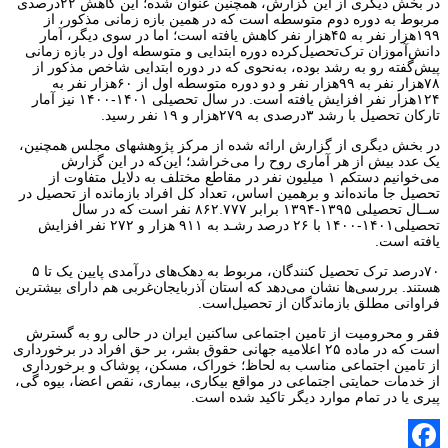
در بخش دیگری از این گزارش، همچنین عنوان شده؛ این کاهش ۲۲درصدی
مربوط به دوره دوم متوسطه است که در همین بازه زمانی مذکور، از
۱۹۹هزار نفر به ۴۵هزار نفر کاهش یافته است؛ اما در سوی دیگر، آمار
دانش‌آموزان ترک‌تحصیل‌کرده دوره ابتدایی و متوسطه اول در بازه زمانی
پیش‌گفته رو به رشد بوده، به‌نحوی که در دوره ابتدایی شاخص مذکور از
۷۸هزار نفر به ۹۹هزار نفر و دو دوره متوسطه اول از ۶۰هزار نفر به
۱۲۴هزار نفر افزایش یافته است. در سال تحصیلی ۱۴۰۱-۱۴۰۰ نیز آمار
تارکان تحصیل با رشد ۳درصدی به ۲۷۹هزار و ۱۹ نفر رسید.
در بخش دیگری از گزارش ارائه شده از مرکز پژوهشهای مجلس همچنین،
یک عدد بیش از هر آماری روح را می‌خراشد؛ این‌که در این گزارش
می‌خوانیم دستکم ۱ میلیون نفر در مقاطع مختلف به دلایل متفاوت از
تحصیل جا مانده‌اند و برهمین اساس، تعداد کل افراد بازمانده از تحصیل در
ســال تحصیلی ۱۳۹۵-۱۳۹۴ برابر ۸۶۲.۷۷۷ نفر است که در سال
تحصیلی۱۴۰۱-۱۴۰۰ با ۲۶ درصد رشـد به ۹۱۱ هزار و ۲۷۲ نفر افزایش
یافته است.
۷۰درصد ترک تحصیل کنندگان، مربوط به دهک‌های درآمدی پایین یک تا ۵
هستند. بررسی‌ها نشان می‌دهد که استان آذربایجان‌غربی هم دارای بیشترین
فراوانی مطلق بازماندگان از تحصیل‌است.
فقر و محرومیت از تامین اجتماعی ساکنین ایران در حالی رو به گسترش
است که در ماده ۲۵ اعلامیه جهانی حقوق بشر،‌ بر حق افراد در برخورداری
از تامین اجتماعی مناسب به لحاظ؛ خوراک، مسکن، پوشاک و برخورداری
از خدمات حمایتی اجتماعی در مواقع بیکاری، بیماری، نقص اعضا، بیوه گی،
پیری یا در تمام موارد دیگر تاکید شده است.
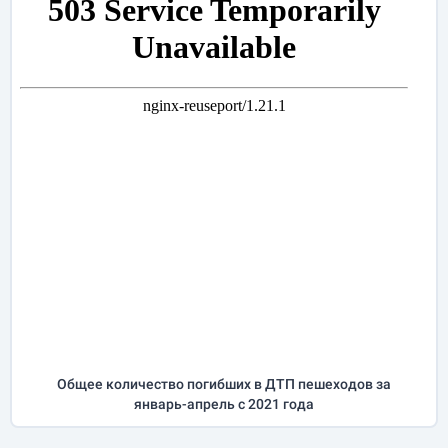
Общее количество погибших в ДТП пешеходов за
январь-апрель
с 2021 года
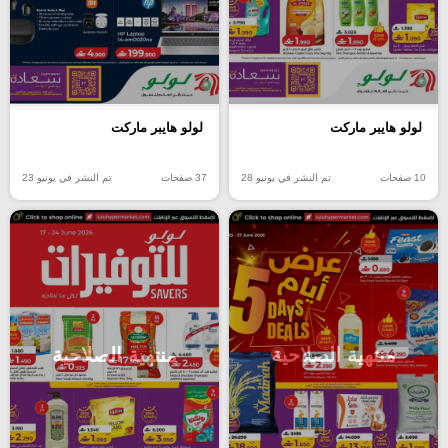
لولو هايبر ماركت
لولو هايبر ماركت
10 صفحات
تم النشر في يونيو 28
37 صفحات
تم النشر في يونيو 23
منتهية الصلاحية
منتهية الصلاحية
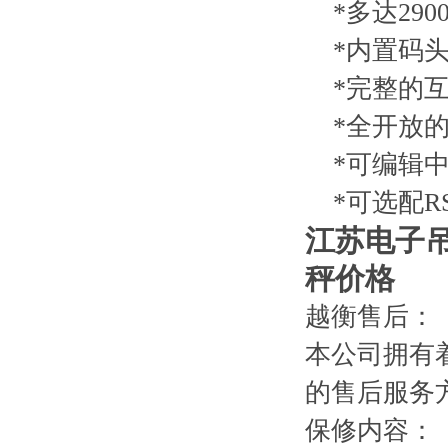
*多达290
*内置码头
*完整的互
*全开放的
*可编辑中
*可选配RS
江苏电子
秤价格
越衡售后：
本公司拥有
的售后服务方
保修内容：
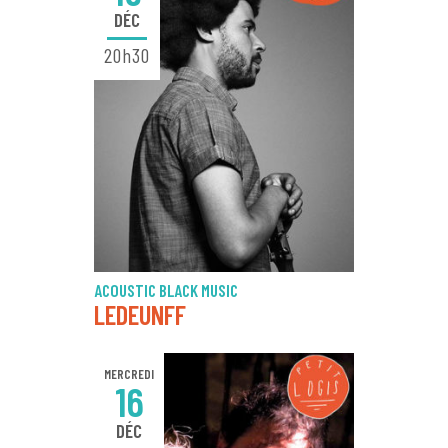
DÉC
20h30
ACOUSTIC BLACK MUSIC
LEDEUNFF
MERCREDI
16
DÉC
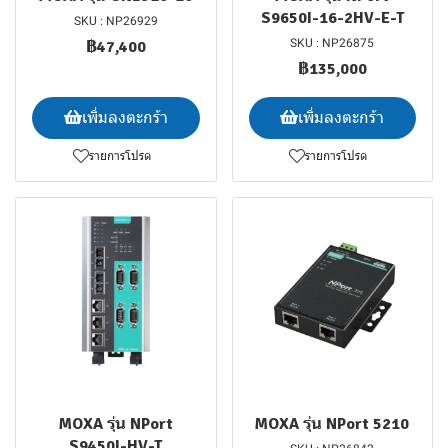
S9650I-16-2HV-E-T
SKU : NP26929
SKU : NP26875
฿47,400
฿135,000
เพิ่มลงตะกร้า
เพิ่มลงตะกร้า
รายการโปรด
รายการโปรด
MOXA รุ่น NPort
MOXA รุ่น NPort 5210
S9450I-HV-T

[Task item]:
Lines holding "زمانی" are the ones to copy; find all of them in the listing.

[Result of the exercise]:
مربوط به دوره دوم متوسطه است که در همین بازه زمانی مذکور، از
دانش‌آموزان ترک‌تحصیل‌کرده دوره ابتدایی و متوسطه اول در بازه زمانی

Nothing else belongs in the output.